Florida Caverns State Park
Backstory and Context
Florida Caverns State Park in Marianna has some of the most stunning underground network of caverns. This underground hidden gem “has dazzling formations of limestone stalactites, stalagmites, soda straws, flowstones and draperies” (Florida Division of Recreation and Parks). A limestone cave or cavern is a natural cavity that is formed underneath the Earth’s surface. The formation of these caves “did not form over a matter of years, decades, or even centuries. Rather, they are the result of 38 million years of falling sea-levels” (Kathryn). Over millions of years, acidic water dissolves away the limestone, leaving cavities which grow over time. Many beautiful structures that include stalagmites, and stalactites are formed inside caves as acidic water, carrying limestone, slowly trickled down through the caves roof and onto their floors. Archaeologist even discovered human footprints, and artifacts left from ancient Indian hunters.

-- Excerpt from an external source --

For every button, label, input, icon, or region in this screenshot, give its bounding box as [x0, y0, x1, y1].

The first documentation of this site was in the 1600s by Friar Rodrigo de la Barrancas. Barrancas “described caves in the vicinity and noted that Indian hunters often used them for shelter while they were out in search of game” (Cox).
Florida Caverns State Park pops up in history time to time. When the Florida population was increasing in the 1800s, people began demanding more land. “Andrew Jackson as the first governor of the Territory of Florida sent a warning to the Seminole that their days in Florida were limited. The Indian Removal Law of 1830 only hastened the inevitable (Gannon, 228).” There is a “prevailing folklore” a story about Indians seeking cover in these caves during the Indian removal expedition that “suggests a group of Seminoles trying to escape Andrew Jackson’s Indian removal expeditions of the early 19th century took refuge in the caverns. Further, the secluded underground openings have reportedly sheltered outlaws, runaways, and mischievous teenagers for centuries (Kathryn).”

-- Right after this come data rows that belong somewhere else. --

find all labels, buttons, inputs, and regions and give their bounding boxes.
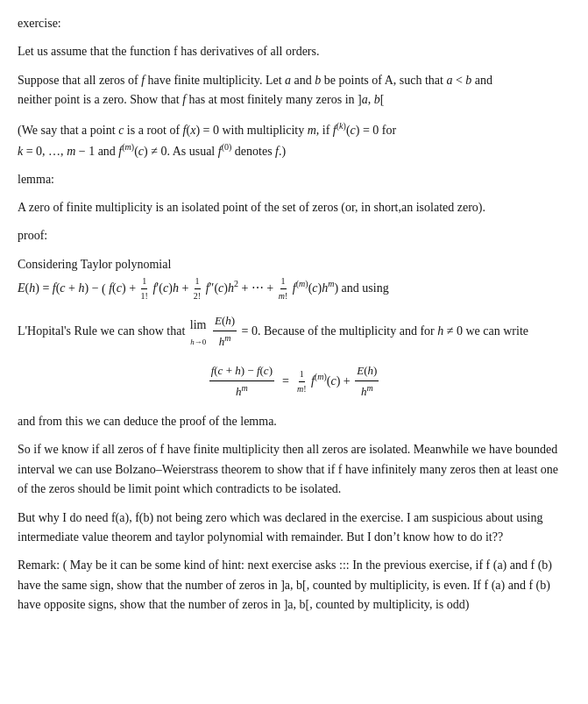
- para-remark-text: Remark: ( May be it can be some kind of …: [18, 558, 552, 611]
- para-remark: Remark: ( May be it can be some kind of …: [18, 556, 570, 615]
- h-var: h: [29, 281, 35, 295]
- a-italic: a: [285, 74, 291, 87]
- b-italic: b: [315, 74, 321, 87]
- proof-label: proof:: [18, 226, 570, 245]
- proof-conclusion: and from this we can deduce the proof of…: [18, 412, 570, 431]
- para-1-text: Let us assume that the function f has de…: [18, 45, 319, 58]
- m-sup: (m): [122, 142, 134, 152]
- frac-1-2: 1 2!: [193, 274, 202, 303]
- frac-fch-fc: f(c + h) − f(c) hm: [209, 362, 274, 402]
- frac-1-m: 1 m!: [278, 274, 289, 303]
- fc: f: [109, 281, 112, 295]
- h3: h: [228, 281, 234, 295]
- k-range: k: [18, 144, 23, 157]
- c-italic-2: c: [351, 123, 356, 136]
- lemma-text: A zero of finite multiplicity is an isol…: [18, 198, 570, 217]
- b-lt: b: [465, 74, 471, 87]
- c-plus-h: c: [60, 281, 65, 295]
- main-content: exercise: Let us assume that the functio…: [18, 14, 570, 615]
- c3: c: [163, 281, 168, 295]
- para-suspicious-text: But why I do need f(a), f(b) not being z…: [18, 511, 542, 544]
- 0-sup: (0): [222, 142, 232, 152]
- c-italic-3: c: [138, 144, 144, 157]
- m-minus-1: m: [67, 144, 75, 157]
- m-sup2: (m): [296, 279, 308, 288]
- x-italic: x: [190, 123, 195, 136]
- f-double-prime: f: [206, 281, 209, 295]
- proof-conclusion-text: and from this we can deduce the proof of…: [18, 415, 277, 428]
- frac-eh-hm-block: E(h) hm: [355, 362, 379, 402]
- lim-symbol: lim h→0: [190, 316, 207, 348]
- c2: c: [117, 281, 122, 295]
- lemma-label: lemma:: [18, 170, 570, 189]
- para-1: Let us assume that the function f has de…: [18, 42, 570, 61]
- h-neq-0: h: [437, 324, 443, 338]
- proof-label-text: proof:: [18, 229, 47, 242]
- Eh-eq: E: [18, 281, 25, 295]
- f-ch: f: [53, 281, 56, 295]
- exercise-label: exercise:: [18, 14, 570, 33]
- para-suspicious: But why I do need f(a), f(b) not being z…: [18, 508, 570, 548]
- c-block: c: [330, 374, 336, 388]
- para-3: (We say that a point c is a root of f(x)…: [18, 119, 570, 161]
- proof-taylor: Considering Taylor polynomial E(h) = f(c…: [18, 255, 570, 303]
- frac-1-m-block: 1 m!: [296, 367, 308, 396]
- big-paren: (: [102, 280, 106, 299]
- m-italic: m: [308, 123, 316, 136]
- hm-sup: m: [328, 279, 334, 288]
- k-sup: (k): [337, 121, 346, 131]
- c5: c: [312, 281, 317, 295]
- f-italic-2: f: [182, 93, 186, 106]
- m-sup-block: (m): [315, 372, 327, 381]
- fx: f: [183, 123, 187, 136]
- para-bolzano-text: So if we know if all zeros of f have fin…: [18, 443, 558, 495]
- para-2: Suppose that all zeros of f have finite …: [18, 71, 570, 110]
- frac-eh-hm: E(h) hm: [213, 312, 237, 352]
- main-equation: f(c + h) − f(c) hm = 1 m! f(m)(c) + E(h)…: [18, 362, 570, 402]
- f-italic-1: f: [141, 74, 145, 87]
- a-lt-b: a: [446, 74, 452, 87]
- frac-1-1: 1 1!: [140, 274, 149, 303]
- h2: h: [173, 281, 179, 295]
- lemma-text-content: A zero of finite multiplicity is an isol…: [18, 201, 485, 214]
- a-italic-2: a: [362, 93, 368, 106]
- lemma-label-text: lemma:: [18, 173, 54, 186]
- exercise-label-text: exercise:: [18, 17, 61, 30]
- c-italic: c: [118, 123, 124, 136]
- b-italic-2: b: [374, 93, 380, 106]
- h1: h: [78, 281, 84, 295]
- f-denotes: f: [275, 144, 279, 157]
- para-bolzano: So if we know if all zeros of f have fin…: [18, 440, 570, 499]
- h-sq: 2: [234, 279, 238, 288]
- proof-lhopital: L'Hopital's Rule we can show that lim h→…: [18, 312, 570, 352]
- f-prime: f: [152, 281, 156, 295]
- c4: c: [218, 281, 223, 295]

The Florida Caverns were investigated by Confederates during the Civil War. They were in search of “a possible source of niter for making gunpowder, but found them too wet.” Until the 1930s the use of the Caverns was used for tourist attraction, and collect the revenue (Cox).

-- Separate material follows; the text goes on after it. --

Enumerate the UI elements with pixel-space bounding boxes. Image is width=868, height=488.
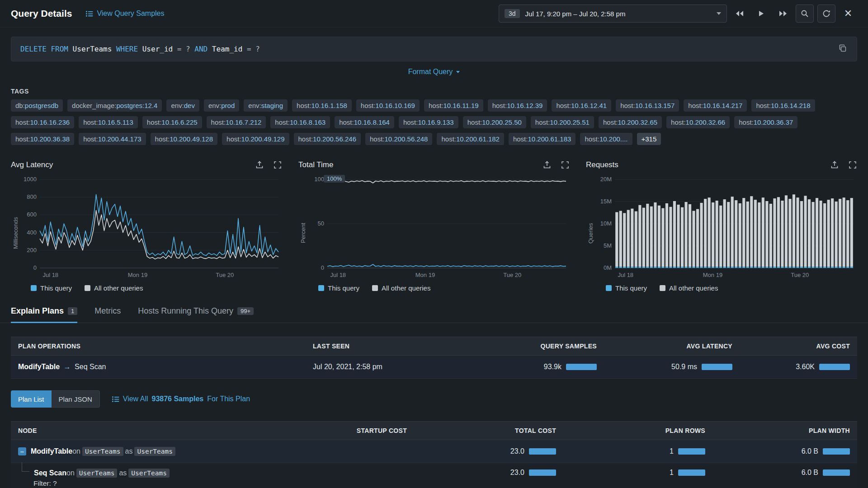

Designated by the Florida Caverns State Park website there are guided cave tours, offered Thursday thru Monday except on Christmas and Thanksgiving days, provide an exciting opportunity to view cave formations such as stalactites, stalagmites, draperies, flowstone, soda straws, columnns and rim stone pools. Visitors can learn about the geology, wildlife, and history of this cave system. The park offers visitors two networks of nature trails. The short, scenic Visitor Center Trail winds its way through towering hardwoods and limestone bluffs above the river floodplain. The Upper Chipola trails offer 6 miles of exploration for hikers, bicyclists and horseback riders in the woodlands along the sparkling Chipola River. The historic visitor center features an extensive display of maps, exhibits, historic artifacts and a video tour of the Florida Cavern. Downstairs, the park’s concession is the staging area for guided cave tours and offers refreshments, souvenirs, trail maps and other information about park facilities. The park also offers fishing, picnicking, camping and canoe rentals. Stables and equestrian camping facilities are available for visitors who bring their horses.
Cox, Dale. "Florida Caverns State Park - Marianna, Florida." Florida Caverns State Park - Marianna, Florida. N.p., n.d. Web. 01 Mar. 2017.
"Florida Division of Recreation and Parks." Florida State Parks. N.p., n.d. Web. 01 Mar. 2017.
Mohlenbrock, Robert H. "Florida underground: at a state park riddled with caves, even the Chipola River ducks below the surface." Natural History, Dec. 2007, p. 44+.
Kathryn. "The Underground History of Florida Caverns State Park." Florida Memory Blog. N.p., n.d. Web. 01 Mar. 2017.
Michael Gannon, ed., The History of Florida, 13th ed. (2013).